Booking Holdings Split a $4,800 Stock 25 Ways. A $48M Bet Followed in Days.
Country Trust Bank added 287,114 post-split Booking Holdings shares worth $48.4 million within days of BKNG's 25-for-1 stock split. The timing tells you less about Booking's fundamentals and more about what institutional money actually does when the entry price drops.
Country Trust Bank just disclosed a 3,143% increase in its Booking Holdings position, adding 287,114 shares at roughly $168.48 per share. Total estimated value: $48.35 million. The 13F filing dropped April 10, four days after BKNG started trading on a split-adjusted basis.
The headline number is the share count. The real number is the implied conviction. Country Trust Bank manages approximately $5.5 billion. This position represents about 0.87% of that portfolio... not a rounding error, not a core bet. It's a sizing that says "we believe in the thesis enough to take a real position but not enough to call it high-conviction." I've seen this pattern in institutional filings dozens of times. It's the portfolio equivalent of ordering an appetizer before committing to the entree.
Strip away the split mechanics and the filing is a bet on Booking's forward earnings power.
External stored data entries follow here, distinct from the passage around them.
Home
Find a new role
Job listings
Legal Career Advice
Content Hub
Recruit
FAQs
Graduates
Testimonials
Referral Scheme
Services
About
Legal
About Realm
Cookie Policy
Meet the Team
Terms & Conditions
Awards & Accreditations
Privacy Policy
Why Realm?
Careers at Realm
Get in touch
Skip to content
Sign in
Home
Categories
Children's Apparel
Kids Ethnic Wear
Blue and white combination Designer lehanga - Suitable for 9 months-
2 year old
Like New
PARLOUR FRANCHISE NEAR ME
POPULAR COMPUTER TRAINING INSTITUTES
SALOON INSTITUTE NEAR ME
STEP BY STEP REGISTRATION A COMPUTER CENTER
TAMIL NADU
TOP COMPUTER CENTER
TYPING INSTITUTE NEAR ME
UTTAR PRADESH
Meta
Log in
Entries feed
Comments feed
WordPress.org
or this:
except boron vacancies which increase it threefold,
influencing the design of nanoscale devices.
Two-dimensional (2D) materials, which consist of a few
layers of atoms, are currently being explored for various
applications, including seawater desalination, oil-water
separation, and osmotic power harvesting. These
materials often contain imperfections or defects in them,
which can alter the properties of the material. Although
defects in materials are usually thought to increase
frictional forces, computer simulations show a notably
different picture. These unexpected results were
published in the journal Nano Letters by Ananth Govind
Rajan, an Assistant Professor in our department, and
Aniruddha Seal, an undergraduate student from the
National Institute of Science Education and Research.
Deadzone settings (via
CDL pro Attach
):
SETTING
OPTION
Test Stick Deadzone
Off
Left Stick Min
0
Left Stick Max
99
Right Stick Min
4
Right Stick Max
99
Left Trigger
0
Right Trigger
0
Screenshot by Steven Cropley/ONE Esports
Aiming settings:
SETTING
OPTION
Q4 2025 revenue hit $6.35 billion (up 16% year-over-year). Q4 gross bookings reached $43 billion. Airline ticket sales grew 37%. Attraction tickets surged almost 80%. The "Connected Trip" strategy is producing measurable cross-sell, which is the variable that matters for margin expansion. Pre-split, 79% of 38 analysts rated the stock a buy, with a median target implying the market was underpricing Booking's diversification runway. Country Trust Bank apparently agreed.
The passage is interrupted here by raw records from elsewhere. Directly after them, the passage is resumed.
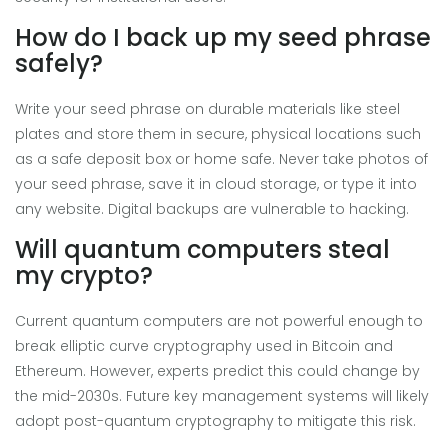
How do I back up my seed phrase
safely?
Write your seed phrase on durable materials like steel
plates and store them in secure, physical locations such
as a safe deposit box or home safe. Never take photos of
your seed phrase, save it in cloud storage, or type it into
any website. Digital backups are vulnerable to hacking.
Will quantum computers steal
my crypto?
Current quantum computers are not powerful enough to
break elliptic curve cryptography used in Bitcoin and
Ethereum. However, experts predict this could change by
the mid-2030s. Future key management systems will likely
adopt post-quantum cryptography to mitigate this risk.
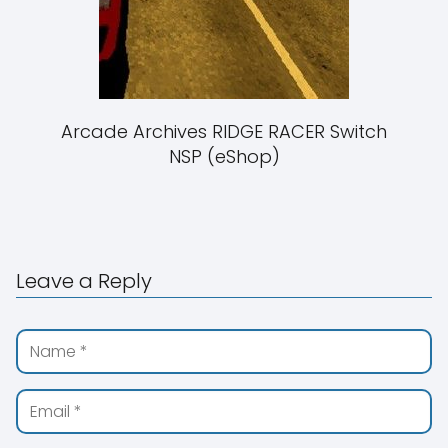
Arcade Archives RIDGE RACER Switch
NSP (eShop)
Leave a Reply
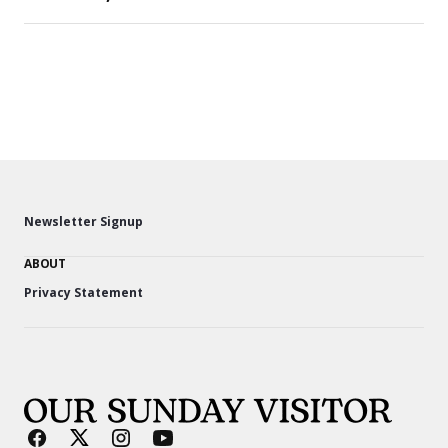
Newsletter Signup
ABOUT
Privacy Statement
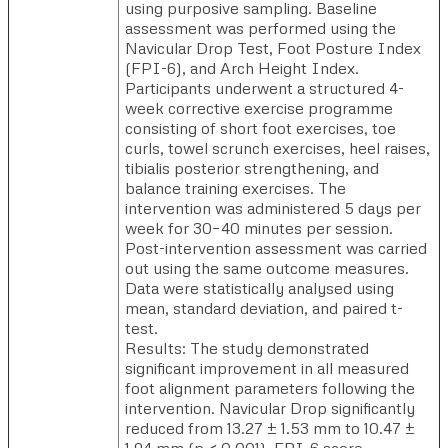
using purposive sampling. Baseline
assessment was performed using the
Navicular Drop Test, Foot Posture Index
(FPI-6), and Arch Height Index.
Participants underwent a structured 4-
week corrective exercise programme
consisting of short foot exercises, toe
curls, towel scrunch exercises, heel raises,
tibialis posterior strengthening, and
balance training exercises. The
intervention was administered 5 days per
week for 30–40 minutes per session.
Post-intervention assessment was carried
out using the same outcome measures.
Data were statistically analysed using
mean, standard deviation, and paired t-
test.
Results: The study demonstrated
significant improvement in all measured
foot alignment parameters following the
intervention. Navicular Drop significantly
reduced from 13.27 ± 1.53 mm to 10.47 ±
1.94 mm (p < 0.001). FPI-6 score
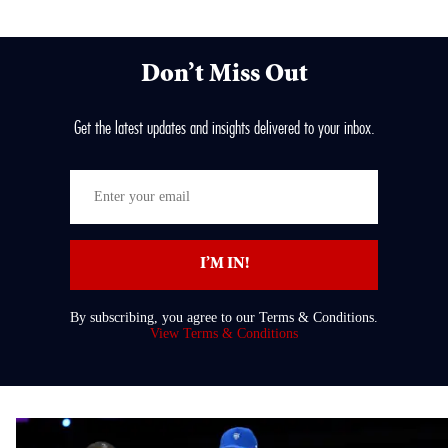
Don’t Miss Out
Get the latest updates and insights delivered to your inbox.
Enter
your
email
I’M IN!
By subscribing, you agree to our Terms & Conditions.
View Terms & Conditions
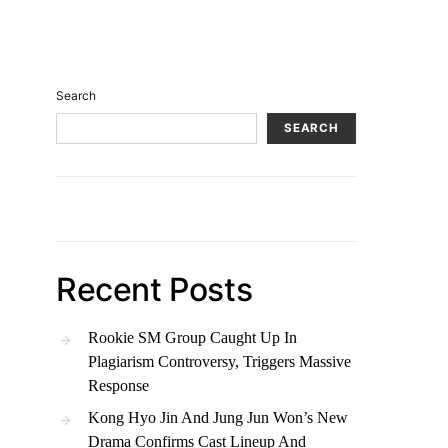
Search
SEARCH
Recent Posts
Rookie SM Group Caught Up In
Plagiarism Controversy, Triggers Massive
Response
Kong Hyo Jin And Jung Jun Won’s New
Drama Confirms Cast Lineup And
Here's what the filing doesn't tell you. The timing, days after the split took effect, suggests this wasn't a sudden conviction shift. Splits don't change fundamentals. They change accessibility and options-contract economics. A $4,800 stock becomes a $168 stock, which opens the position to strategies (covered calls, collars) that are mechanically harder at four-figure share prices. My read: Country Trust Bank likely had this on the watchlist pre-split and used the post-split liquidity window to build the position efficiently. That's not exciting. It's competent portfolio management. The two are often confused.
The Q1 2026 earnings call is April 28. That's when we'll see whether the cross-sell thesis (airline, attractions, OpenTable integration) is producing margin expansion or just revenue growth on a treadmill. For anyone holding BKNG or evaluating OTA exposure in their hotel investment thesis, the number to watch isn't top-line bookings. It's take rate by product category. If Booking is selling more airline tickets at lower margins to subsidize hotel commission pressure, the revenue growth looks better than the economics actually are. Check again.
Let me be direct. This isn't a hotel operations story. It's a capital markets signal about the company that controls a significant chunk of your bookings. If you're an owner or asset manager with OTA dependency above 30%, here's what matters: Booking's diversification into flights and attractions means their strategic priority is shifting. They're building a travel superstore, not a hotel booking engine. That means your commission negotiation leverage doesn't get better from here... it gets worse as hotels become one product among many. Take this as your prompt to pull your OTA mix report this week. Know your actual cost of acquisition by channel. If Booking is your top producer, start building the direct booking infrastructure that reduces that dependency before their next rate card update makes the math uglier.